1. A localization and orientation sensing tag, comprising:
a Rotman lens having a plurality of array ports and a plurality of beam ports;
a set of receiving antennas, each antenna in the set of receiving antennas is electrically coupled to a different port in the array of ports of the Rotman lens;
a set of transmitting antennas, each antenna in the set of transmitting antennas is electrically coupled to a different port in the plurality of beam ports of the Rotman lens;
a set of switches, where a switch from the set of switches is disposed in each path electrically coupling a port in the plurality of beam ports to an antenna in the set of transmitting antennas; and
a baseband circuit interfaced with each switch in the set of switches.
2. The sensing tag of claim 1 wherein each antenna in the set of receiving antenna is further defined as a patch antenna.
3. The sensing tag of claim 1 wherein antennas in the set of receiving antennas are vertically polarized and antennas in the set of transmitting antennas are horizontally polarized.
4. The sensing tag of claim 1 wherein the baseband circuit operates to modulate signals at different frequencies prior to the signals reaching an antenna in the set of transmitting antennas.
5. The sensing tag of claim 4 wherein the baseband circuit modulates signals by turning on and off switches in the set of switches.
6. The sensing tag of claim 1 further comprises a capacitor disposed in each path electrically coupling a port in the plurality of beam ports to an antenna in the set of transmitting antennas.
7. The sensing tag of claim 1 is integrated into a vehicle.

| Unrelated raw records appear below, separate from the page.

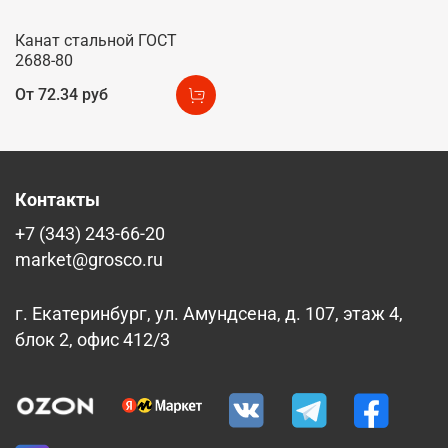
Канат стальной ГОСТ
2688-80
От
72.34 руб
Контакты
+7 (343) 243-66-20
market@grosco.ru
г. Екатеринбург, ул. Амундсена, д. 107, этаж 4,
блок 2, офис 412/3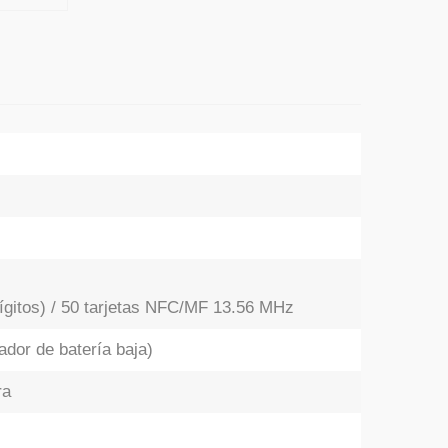
ígitos) / 50 tarjetas NFC/MF 13.56 MHz
ador de batería baja)
ra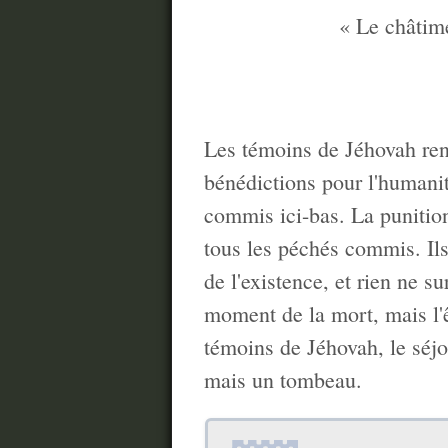
« Le châtime
Les témoins de Jéhovah reni
bénédictions pour l'humanit
commis ici-bas. La punition
tous les péchés commis. Ils
de l'existence, et rien ne su
moment de la mort, mais l'
témoins de Jéhovah, le séjo
mais un tombeau.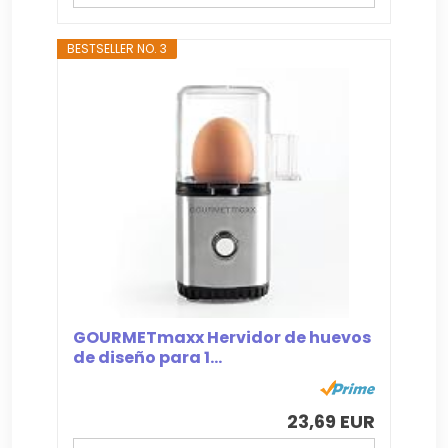
BESTSELLER NO. 3
GOURMETmaxx Hervidor de huevos
de diseño para 1...
23,69 EUR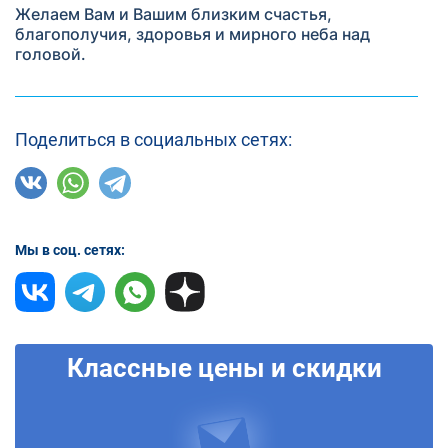
Желаем Вам и Вашим близким счастья,
благополучия, здоровья и мирного неба над
головой.
Поделиться в социальных сетях:
Мы в соц. сетях:
Классные цены и скидки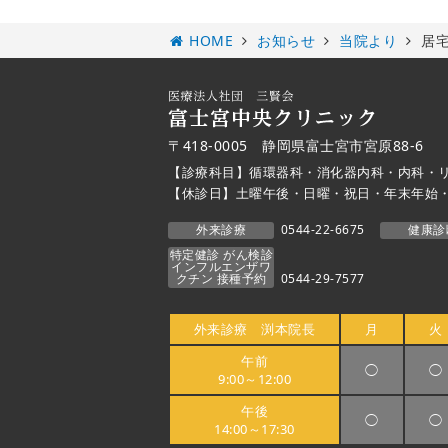
HOME
お知らせ
当院より
居
〒418-0005 静岡県富士宮市宮原88-6
【診療科目】循環器科・消化器内科・内科・
【休診日】土曜午後・日曜・祝日・年末年始
外来診療
0544-22-6675
健康診
特定健診 がん検診
インフルエンザワ
クチン 接種予約
0544-29-7577
外来診療 渕本院長
月
火
午前
◯
◯
9:00～12:00
午後
◯
◯
14:00～17:30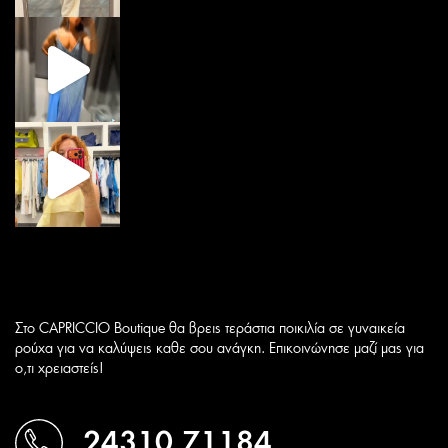
Στο CAPRICCIO Boutique θα βρεις τεράστια ποικιλία σε γυναικεία
ρούχα για να καλύψεις καθε σου ανάγκη. Επικοινώνησε μαζί μας για
ο,τι χρειαστείς!
24310 71184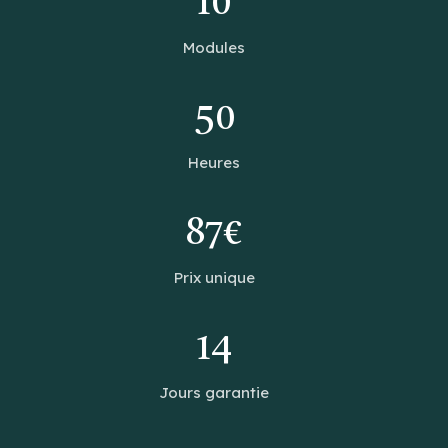
10
Modules
50
Heures
87€
Prix unique
14
Jours garantie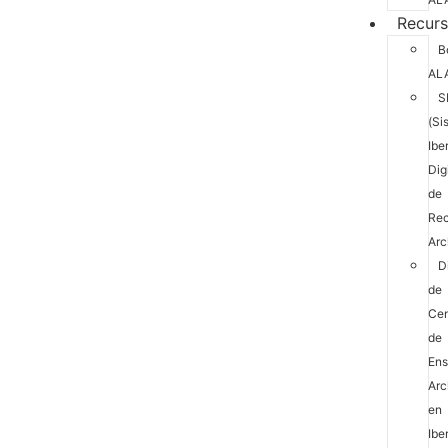
Recur
B
AL
S
(Si
Ibe
Dig
de
Rec
Arc
D
de
Cen
de
En
Arc
en
Ibe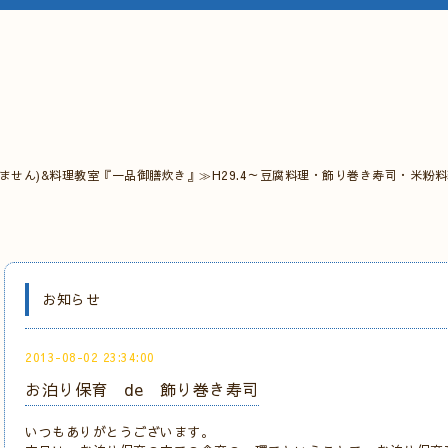
ません)&料理教室『一品御膳炊き』≫H29.4～豆腐料理・飾り巻き寿司・米粉
お知らせ
2013-08-02 23:34:00
お泊り保育 de 飾り巻き寿司
いつもありがとうございます。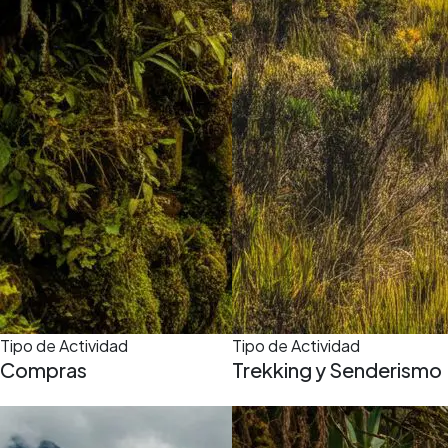
Tipo de Actividad
Tipo de Actividad
Compras
Trekking y Senderismo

8. A localization and orientation sensing tag, comprising:
a passive beam forming network having a plurality of array ports and a plurality of beam ports;
a set of receiving antennas, each antenna in the set of receiving antennas is electrically coupled to a different port in the array of ports of the beam forming network, wherein beams incident upon the set of receiving antennas from different directions are directed to different ports in the plurality of beam ports of the beam forming network;
a set of transmitting antennas, each antenna in the set of transmitting antennas is electrically coupled to a different port in the plurality of beam ports of the beam forming network;
a set of switches, where a switch from the set of switches is disposed in each path electrically coupling a port in the plurality of beam ports to an antenna in the set of transmitting antennas; and
a baseband circuit interfaced with each switch in the set of switches.
9. The sensing tag of claim 8 wherein the beam forming network is further defined as one of a Buttler matrix, a Blass matrix or a Nolen matrix.
10. The sensing tag of claim 8 wherein the beam forming network is further defined as one of a dielectric lens, a Frensel lens, or a Luneburg lens.
11. The sensing tag of claim 8 wherein each antenna in the set of receiving antenna is further defined as a patch antenna.
12. The sensing tag of claim 8 wherein antennas in the set of receiving antennas are vertically polarized and antennas in the set of transmitting antennas are horizontally polarized.
13. The sensing tag of claim 8 wherein the baseband circuit operates to modulate signals at different frequencies prior to the signals reaching an antenna in the set of transmitting antennas.
14. The sensing tag of claim 13 wherein the baseband circuit modulates signals by turning on and off switches in the set of switches.
15. The sensing tag of claim 8 further comprises a capacitor disposed in each path electrically coupling a port in the plurality of beam ports to an antenna in the set of transmitting antennas.
16. The sensing tag of claim 8 is integrated into a vehicle.